In Público (29/1/2007)
Ana Henriques
«Houve sítios onde a miudagem saiu para a rua aos gritos. "Foi só um bocadinho de neve, para ficarmos contentes"
"Mas não pode estar a nevar, filha, tu estás em Campolide!". Pelo segundo ano consecutivo o espanto tomou conta dos habitantes de Lisboa e arredores, pouco acostumados a ver os flocos gelados roçarem-lhes pela cara para se desfazerem em pouco mais que nada ao chegarem ao chão.
Enquanto grande parte da Europa sofre as agruras dos nevões, que nos últimos dias chegaram a matar gente, os lisboetas e os habitantes das antigas terras saloias abriram as caras em sorrisos de um prazer quase infantil perante o fenómeno, que os apanhou de surpresa no tardio pequeno-almoço domingueiro, quando não em vale de lençóis. Queixa, apenas uma: "Era poucochinha, só uns flocozitos... No ano passado havia mais". Por coincidência, faz hoje um ano que Lisboa e arredores viram nevar pela primeira vez em 52 anos. Ontem foi a segunda. Tal como no ano passado, o espectáculo aconteceu a um domingo.
Quando os aguaceiros de neve chegaram a Lisboa, onde mal se aventuraram para lá das fronteiras da cidade, já os habitantes de Casal de Cambra, Caneças e de várias outras localidades dos concelhos de Sintra, Loures, Amadora e Odivelas estavam muito satisfeitos, narizes colados às janelas, a vê-la cair. E com as bocas coladas aos telemóveis, a fazer inveja aos amigos menos bafejados pela neve. De fazer enregelar os ossos, o frio não impediu muitos dos que se encontravam no mercado de Queluz de virem cá para fora para celebrar a chuva de pequenos flocos.
A miudagem correu para a rua aos gritos. "Foi só um bocadinho de neve, para ficarmos contentes", observava um motorista de autocarro de Belas. "Os campos ficaram todos brancos", descrevia o proprietário de uma quinta em Caneças que resolveu transferir a mesa de pequeno-almoço para uma assoalhada envidraçada para assistir a tudo com a família. Ao fim de uma hora a chuva desfez o cenário.
Em Lisboa foi bastante mais rápido.

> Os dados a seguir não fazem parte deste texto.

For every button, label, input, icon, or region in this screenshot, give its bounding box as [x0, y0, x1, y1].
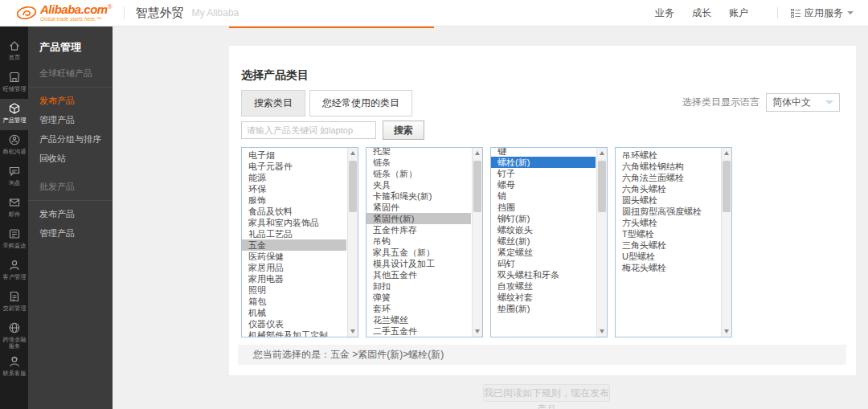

Só os mais experimentados, nados e criados fora dos hábitos da metrópole, deram pelos primeiros sinais, ainda não eram 11h00. "A chuva começou a cair um bocadinho mais grossa. Quem não percebesse pensaria que era só chuva", dizia um empregado das bombas da Repsol da rotunda do Relógio. "Eu, que vim da Beira Alta, sei perfeitamente o que é neve". Segundo o relato dos homens da gasolineira, por duas vezes a água se transmutou em gelo a sério, capaz de ser entendido como tal pelo mais empedernido. "Se tivesse sido em maior quantidade metia mais vista", observava o beirão. Umas centenas de metros adiante, na Av. do Brasil, a empregada do balcão da fruta desdenhava do fenómeno: "Aqui em Lisboa é novidade. Agora para quem, como eu, que sou de Alijó, está habituado a neve a sério..."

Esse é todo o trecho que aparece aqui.